%%

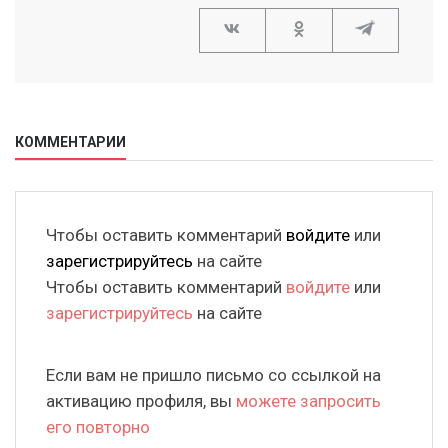
КОММЕНТАРИИ
Чтобы оставить комментарий
войдите
или
зарегистрируйтесь
на сайте
Чтобы оставить комментарий
войдите
или
зарегистрируйтесь
на сайте
Если вам не пришло письмо со ссылкой на
активацию профиля, вы
можете запросить
его повторно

%%

Problem details
Retype the full listing exactly; pictures stay out.

Finished task
КОММЕНТАРИИ
Чтобы оставить комментарий
войдите
или
зарегистрируйтесь
на сайте
Чтобы оставить комментарий
войдите
или
зарегистрируйтесь
на сайте
Если вам не пришло письмо со ссылкой на
активацию профиля, вы
можете запросить
его повторно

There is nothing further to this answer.